La intervención de la CIDH en dos denuncias por presuntas violaciones de garantías del ex magistrado en la causa penal y en el jury que derivó en su destitución esperanzó a la defensa de Fraticelli, que cree posible que su cliente sea liberado y sometido a un nuevo juicio por la muerte de su hija adolescente, ocurrida hace casi tres años en la ciudad santafesina de Rufino, lo que incluso le podría permitir recuperar la titularidad del Juzgado. La Cancillería deberá responder el planteo de la CIDH durante el mes de junio.
“Una de las alternativas -subrayó uno de los defendores de Fraticelli, Carlos Edwards- es que se restablezca la garantía constitucional; lo que significaría la realización de un nuevo juicio y obviamente la libertad de nuestro cliente”. Según explicó el letrado, la CIDH decidió intervenir en el caso ante dos denuncias realizadas por la defensa por violaciones de los derechos constitucionales de Fraticelli tanto en la causa iniciada por el crimen su hija Natalia, de 16 años, como en el jury de destitución del ex magistrado.

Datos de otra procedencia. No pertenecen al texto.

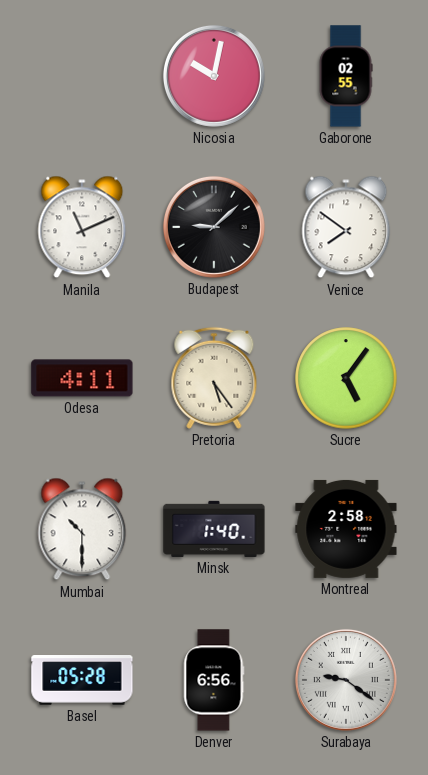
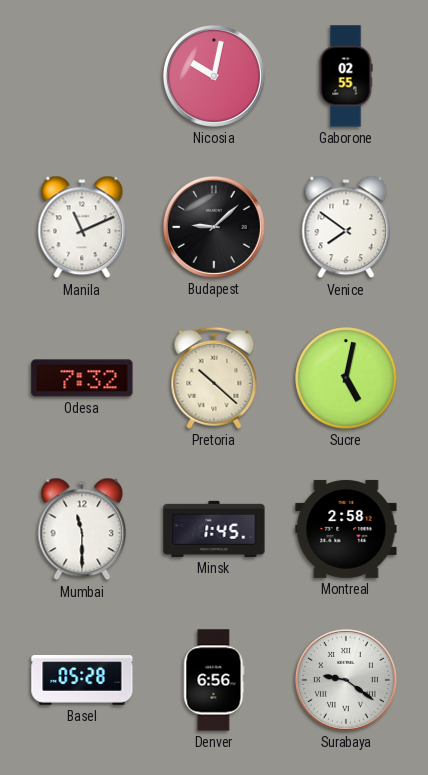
Odesa: 4:11 -> 7:32
Pretoria: 5:24 -> 10:22
Sucre: 5:06 -> 5:02
Mumbai: 10:30 -> 11:30
Minsk: 1:40 -> 1:45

Una de las presentaciones se radicó en junio del 2002, cuando la defensa acudió ante la CIDH para pedir que intervenga ante el prejuzgamiento en el que incurrieron dos jueces que tuvieron en sus manos la causa por homicidio que involucra al ex juez (el fallecido juez de Instrucción, Carlos Risso y la camarista Marta Urrone de Juri). El letrado explicó que esos dos jueces “adelantaron opiniones sobre la situación de Fraticelli”, lo que significa la violación de uno de los principios constitucionales del Pacto de San José de Costa Rica. Por esta cuestión aún debe expedirse la Corte Suprema de Santa Fe. Pese a ello, se abrió paralelamente la instancia internacional.

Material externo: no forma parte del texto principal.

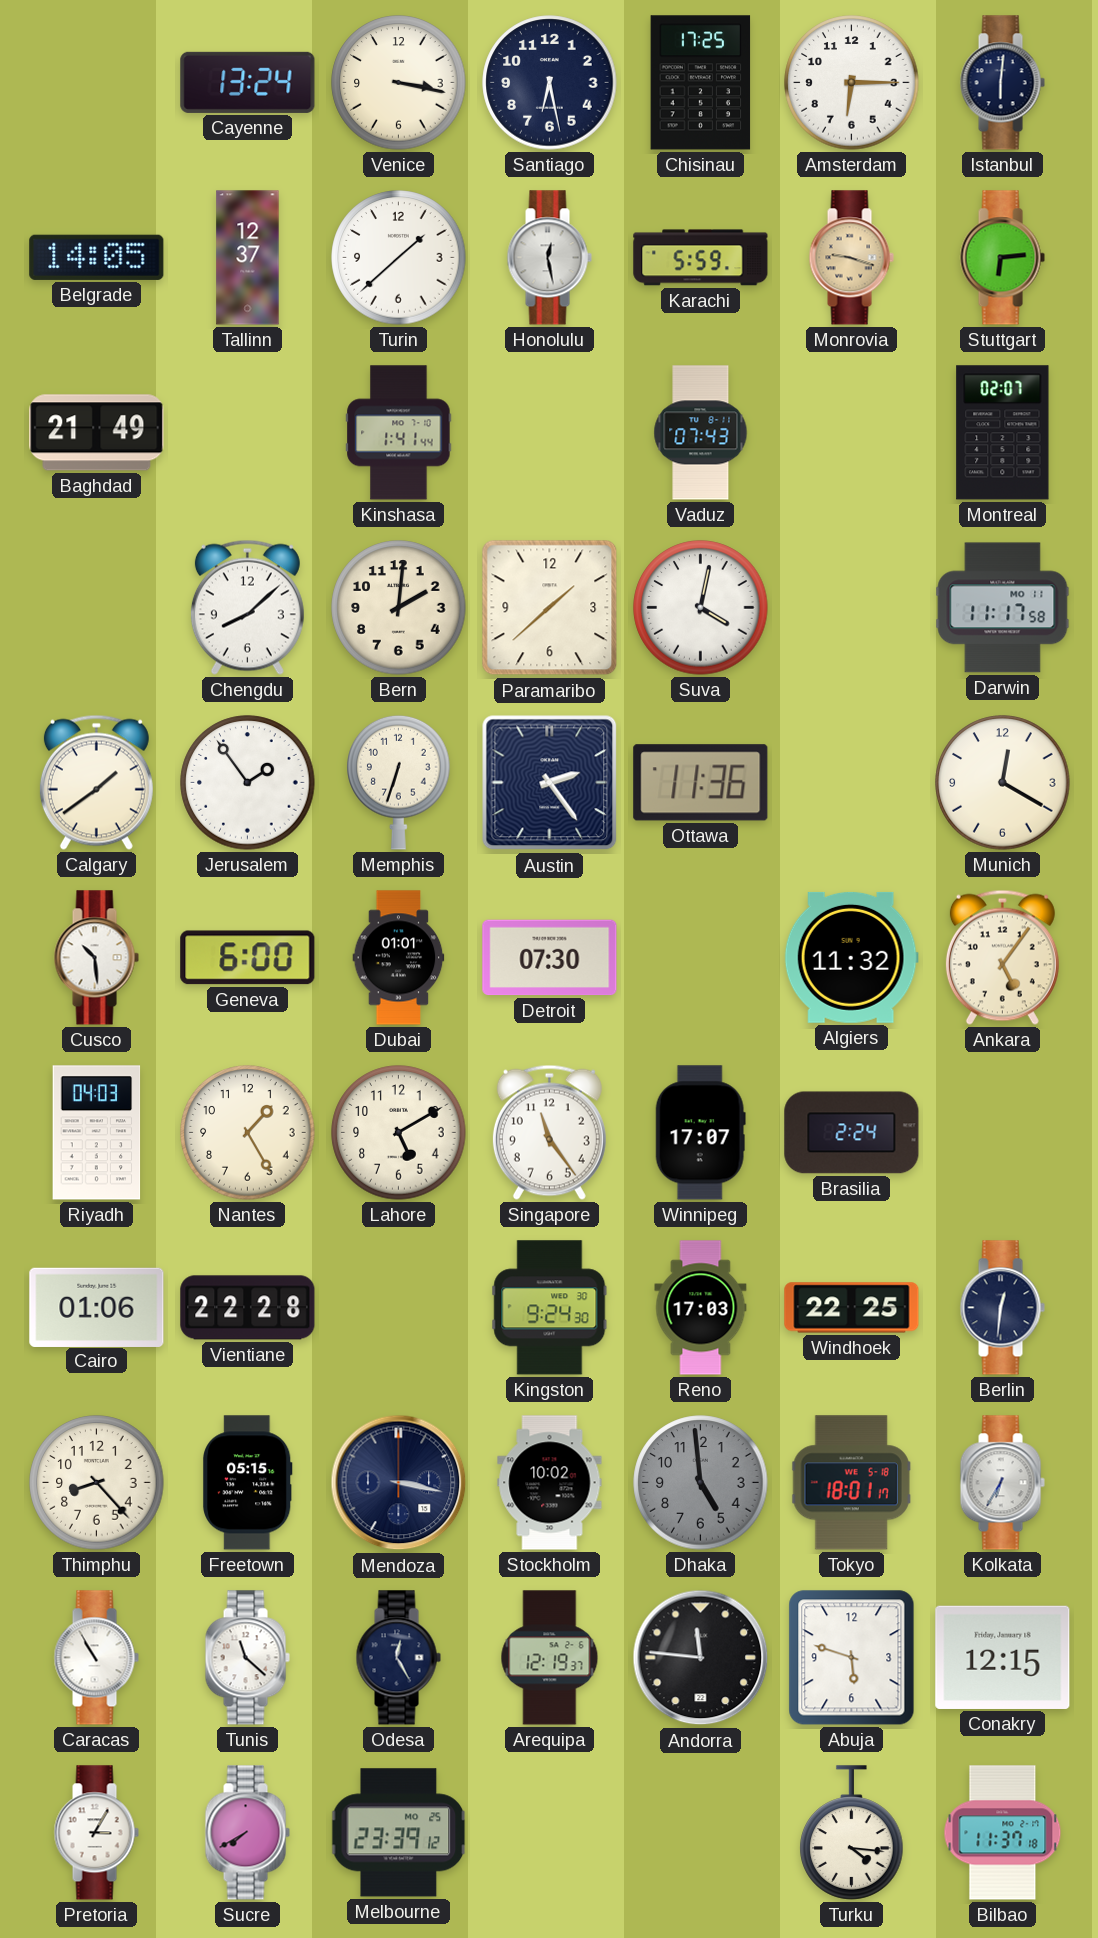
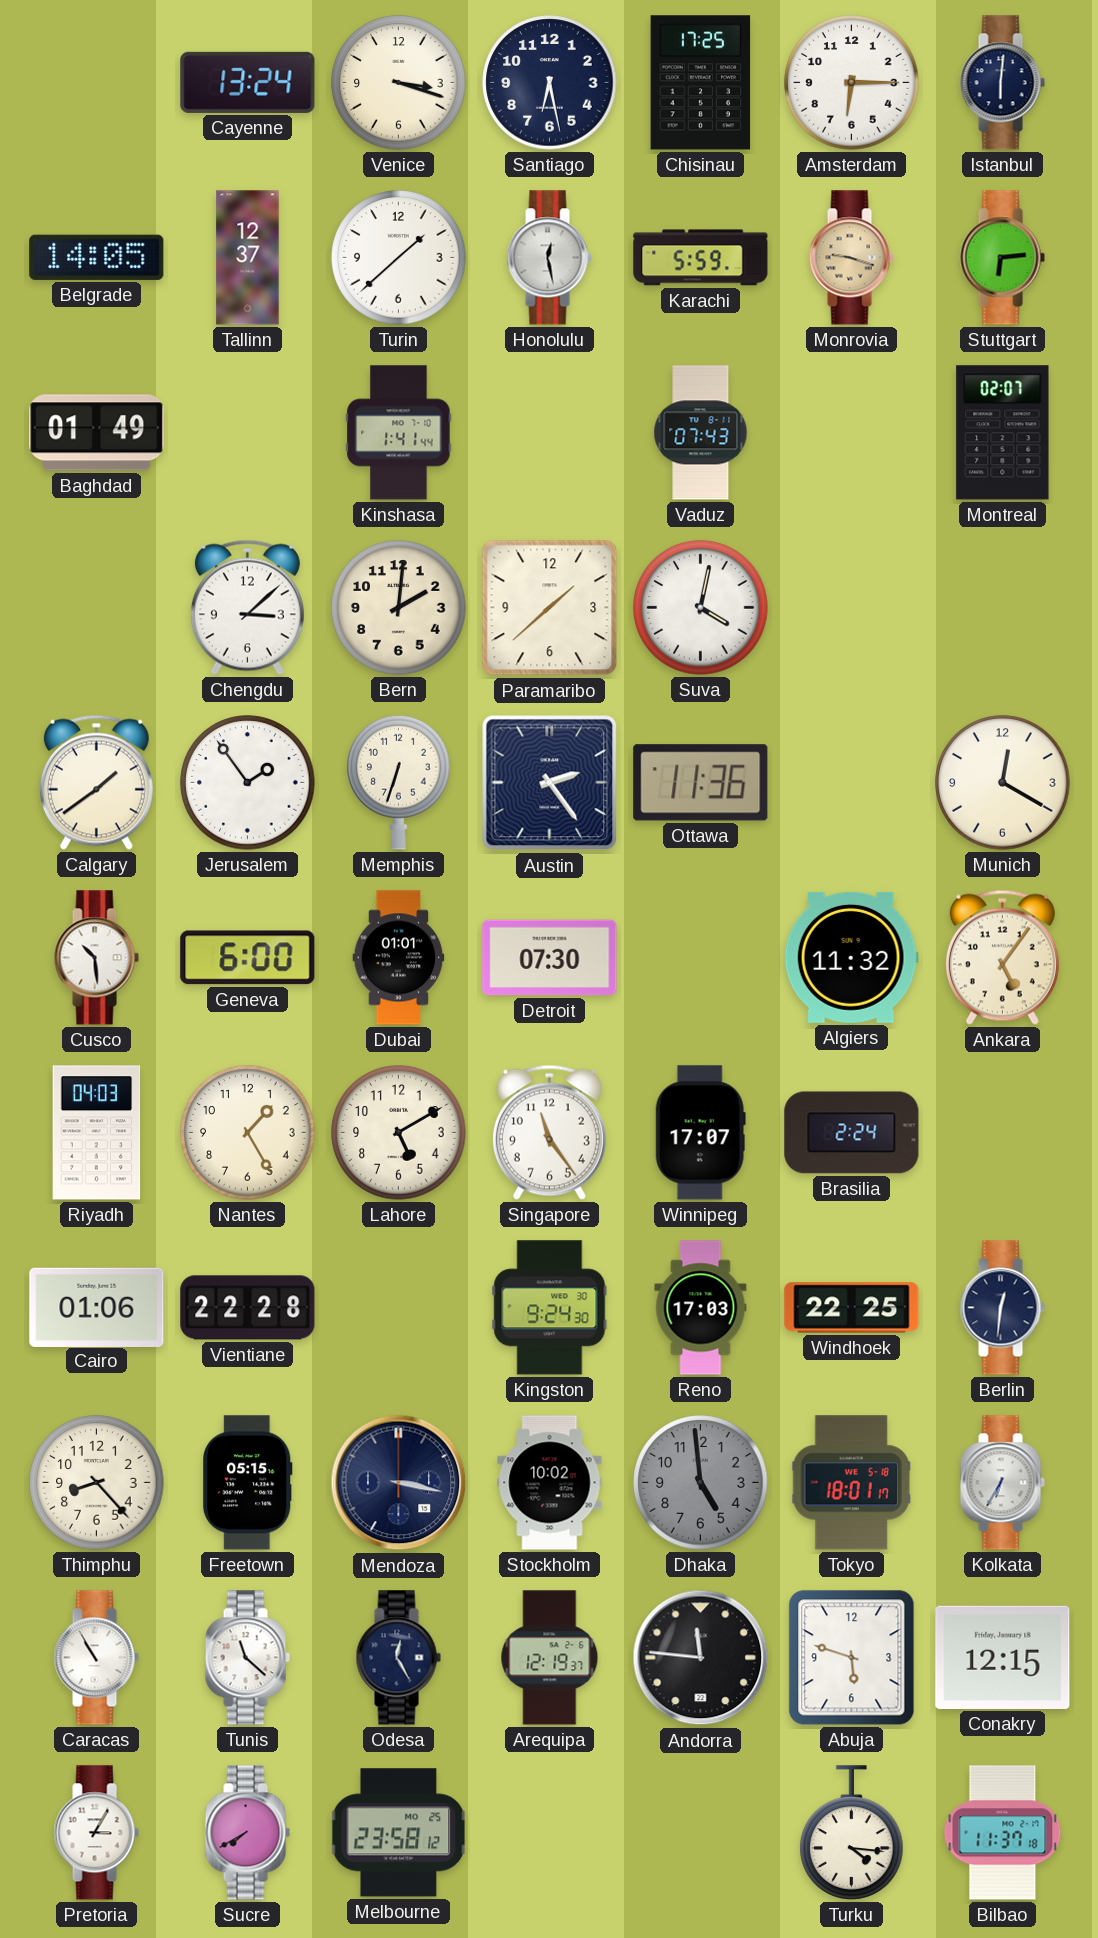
Venice: 3:17 -> 3:18
Baghdad: 21:49 -> 01:49
Chengdu: 8:08 -> 3:08
Darwin: 11:17 -> none
Melbourne: 23:39 -> 23:58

Casi un año después de haberse formulado el primer planteo, en abril del 2003, el propio Fraticelli realizó una petición ante la CIDH para que intervenga ante las violaciones que sufrió durante el proceso que derivó en su destitución como magistrado. En esa instancia se cuestionó la conformación del tribunal que destituyó a Fraticelli.
Según el defensor, esos pedidos fueron tomados en cuenta por la CIDH en abril último, cuando se “emplazó al gobierno argentino para que en el término de dos meses informe sobre la situación de Fraticelli”, plazo que expira en el mes de junio. “La CIDH puede buscar una solución amistosa entre las partes, puede declarar la nulidad de lo actuado o bien puede abrir una causa en la Corte Interamericana”, indicó el defensor de Fraticelli a Rosario/12.
Esa respuesta del organismo internacional esperanzó al ex juez y a sus letrados, quienes no descartan la posibilidad de que Fraticelli sea liberado y sometido a un nuevo juicio por la muerte de su hija que considera fue un suicidio y no de un homicidio.
Fraticelli se encuentra detenido en una prisión de Venado Tuerto por el asesinato de su hija adolescente, por el que también fue condenada su esposa, Graciela Dieser. El año pasado, la defensa del ex magistrado penal solicitó que su cliente sea liberado por haber pasado más de dos años y medio detenido sin sentencia firme, aunque la Justicia rechazó el pedido y dispuso que continúe en prisión.
Natalia fue encontrada muerta en su cama la mañana del 20 de mayo del 2000 por su madre y su padre que, en una primera declaración, dijeron creer que había sido asesinada por ladrones. Los peritos establecieron que la adolescente, que sufría de episodios de convulsiones, había muerto por asfixia, además de haber estado fuertemente medicada cuando fue hallada muerta en acostada en su cama, con una bolsa plástica en la cabeza y sus manos rodeadas por un pañuelo.